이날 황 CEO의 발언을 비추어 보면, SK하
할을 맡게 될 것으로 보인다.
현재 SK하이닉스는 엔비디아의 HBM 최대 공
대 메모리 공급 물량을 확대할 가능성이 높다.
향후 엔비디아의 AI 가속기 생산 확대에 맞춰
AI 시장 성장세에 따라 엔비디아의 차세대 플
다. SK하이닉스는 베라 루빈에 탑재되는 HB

==

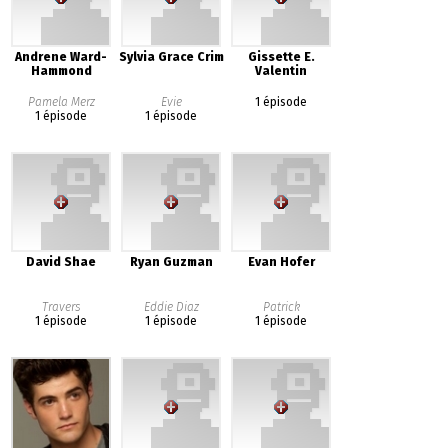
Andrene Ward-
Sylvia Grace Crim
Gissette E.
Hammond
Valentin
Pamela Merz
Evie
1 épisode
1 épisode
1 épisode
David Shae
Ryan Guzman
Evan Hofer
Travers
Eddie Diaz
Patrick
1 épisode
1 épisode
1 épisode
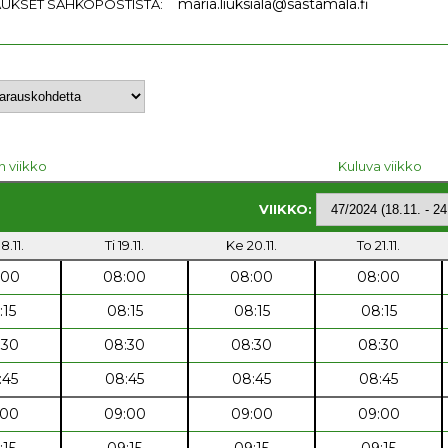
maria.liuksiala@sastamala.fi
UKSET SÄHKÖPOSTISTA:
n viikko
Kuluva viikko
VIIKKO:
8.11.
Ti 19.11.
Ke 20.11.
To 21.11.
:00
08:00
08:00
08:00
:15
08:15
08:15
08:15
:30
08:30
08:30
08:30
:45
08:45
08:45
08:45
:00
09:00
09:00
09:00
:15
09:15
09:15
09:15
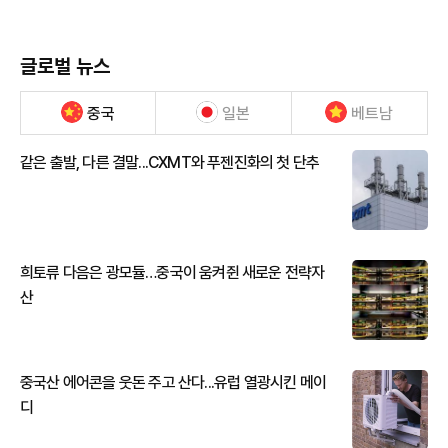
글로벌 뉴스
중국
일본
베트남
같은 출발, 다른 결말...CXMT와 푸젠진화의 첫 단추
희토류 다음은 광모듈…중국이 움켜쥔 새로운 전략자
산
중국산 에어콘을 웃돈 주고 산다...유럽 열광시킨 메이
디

Task directions: Find the line with "이날 황 CEO의 발언을 비추어 보면, SK하" in the entries above. Retype it and each line after it, exactly, through the line with "다. SK하이닉스는 베라 루빈에 탑재되는 HB", and stop there.

Response to this exercise:
이날 황 CEO의 발언을 비추어 보면, SK하
할을 맡게 될 것으로 보인다.
현재 SK하이닉스는 엔비디아의 HBM 최대 공
대 메모리 공급 물량을 확대할 가능성이 높다.
향후 엔비디아의 AI 가속기 생산 확대에 맞춰
AI 시장 성장세에 따라 엔비디아의 차세대 플
다. SK하이닉스는 베라 루빈에 탑재되는 HB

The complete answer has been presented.